Validating XML

Problem:

I want to be able to import XML (say, using %XML.Reader) to Caché objects permissively (ignoring invalid/unexpected tags/attributes), but also to validate the same XML and list any/all invalid tags/attributes that it contains.

Possible path to a solution:

XML-enabled classes (see documentation) inherit XMLIGNOREINVALIDTAG and XMLIGNOREINVALIDATTRIBUTE parameters that can customize the treatment of unexpected tags/attributes in XML import. One heavy-handed option would be to have parallel sets of classes representing the same XML document, one with both parameters set to 0 and one with both parameter set to 1. (And different XML namespaces, of course.) But this seems like a lot of work, and I strongly suspect that %XML.Reader would give up at the first error, which doesn't help the user much if there are lots of problems in the XML document. Ideally there would be some runtime option to make a list of the times XMLIGNOREINVALIDTAG=1/XMLIGNOREINVALIDATTRIBUTE=1 made a difference.

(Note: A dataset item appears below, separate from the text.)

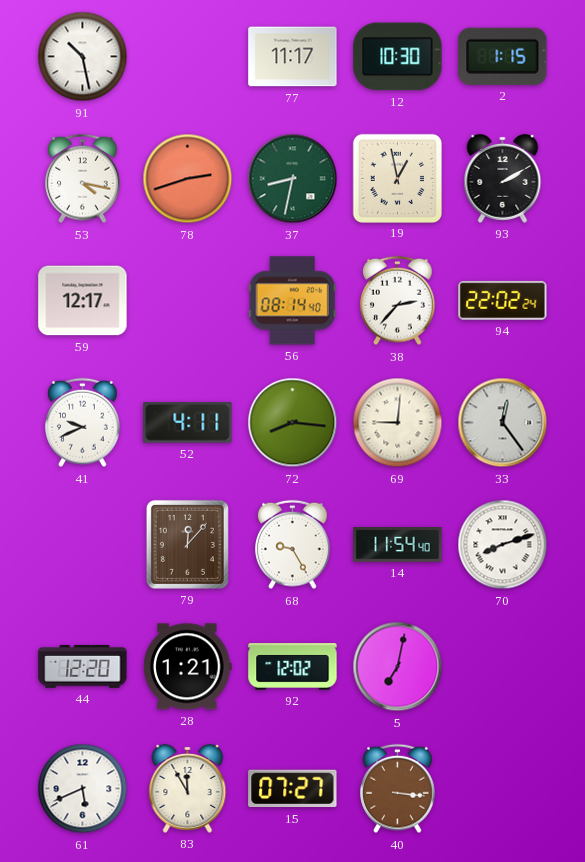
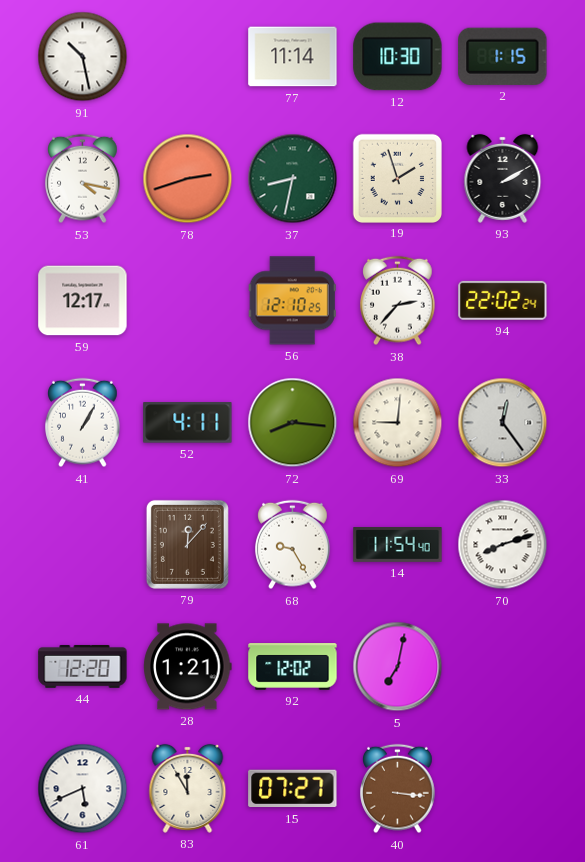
77: 11:17 -> 11:14
19: 12:58 -> 1:57
56: 08:14 -> 12:10
41: 9:41 -> 1:05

Any thoughts/recommendations? Has anyone done this before in Caché?

  • + 1
  • 0
  • 384
  • 2
  • 1

Answers

I did not test this approach, but something along these lines can help. The general idea is that SAX parser can validate against the XML schema, and we can use that.

1. Generate schema from your XML enabled classes.

2. Call %XML.Reader:Open method, and provide it with your xml data and schema:

#include %occSAX
set reader = ##class(%XML.Reader).%New()
set reader.SAXSchemaSpec = "/path/to/schema.xsd" // "maybe "file:///path/to/schema.xsd"
set reader.SAXFlags = $$$SAXFULLDEFAULT
set sc = reader.OpenString("<xml/>")
w $System.Status.GetErrorText(sc)


3. sc should contain errors, $$$SAXFULLDEFAULT is defined in %occSAX and contains several possible values:

#; ------------------------------------------------------------------------
#; Bit flags for %XML.SAX.Parser feature selection (flags argument)
#; ------------------------------------------------------------------------
 
#; Specify this value if you want to accept the SAX defaults (see below)
#;
#define SAXDEFAULTS 27
 
#; Specify this value if you want the SAX defaults plus namespaces prefixes/
#define SAXFULLDEFAULT 95
 
#;
#; Specify this bit if you want the parser to perform validation
 
#; http://xml.org/sax/features/validation 
#; On: Report all validation errors. (default) 
#; Off: Do not report validation errors. 
 
#define SAXVALIDATION 1
 
#;
#; Specify this bit if you want the parser to recognize namespaces
 
#; http://xml.org/sax/features/namespaces 
#; On: Perform Namespace processing (default) 
#; Off: Optionally do not perform Namespace processing 
 
#define SAXNAMESPACES 2
 
#;
#; Specify this bit if you want the parser to process namespace prefixes
 
#; http://xml.org/sax/features/namespace-prefixes 
#; On: Report the original prefixed names and attributes used for Namespace declarations 
#; Off: Do not report attributes used for Namespace declarations, and optionally do not report original prefixed names (default)
 
#define SAXNAMESPACEPREFIXES 4
 
#;
#; Specify this bit if you want the parser to perform validation dynamically
 
#; http://apache.org/xml/features/validation/dynamic 
#; On: The parser will validate the document only if a grammar is specified. (http://xml.org/sax/features/validation must be true) (default)
#; Off: Validation is determined by the state of the http://xml.org/sax/features/validation feature
 
#define SAXVALIDATIONDYNAMIC 8
 
#;
#; Specify this bit if you want the parser to recognize schemas
 
#; http://apache.org/xml/features/validation/schema 
#; On: Enable the parser's schema support. (default) 
#; Off: Disable the parser's schema support. 
#define SAXVALIDATIONSCHEMA 16
 
#; Specify this bit if you want the parser to perform full schema checking
 
#; http://apache.org/xml/features/validation/schema-full-checking
#; On: Enable full schema constraint checking, including checking which may be time-consuming or memory intensive. Currently, particle unique attribution constraint checking and particle derivation resriction checking are controlled by this option
#; Off: Disable full schema constraint checking (default). 
 
#define SAXVALIDATIONSCHEMAFULLCHECKING 32
 
#; http://apache.org/xml/features/validation/cache-grammarFromParse
#; On: Cache the grammar in the pool for re-use in subsequent parses
#; Off: Do not cache the grammar in the pool (default)
#; If set to true, the http://apache.org/xml/features/validation/use-cachedGrammarInParse is also set to true automatically.
#define SAXVALIDATIONREUSEGRAMMAR 64
 
#; Flags to force SAX not to validate but DO recognize namespaces and prefixes
#define SAXNOVALIDATION $$$SAXNAMESPACES+$$$SAXNAMESPACEPREFIXES

 

SAXFULLDEFAULT = All flags except SAXVALIDATIONSCHEMAFULLCHECKING.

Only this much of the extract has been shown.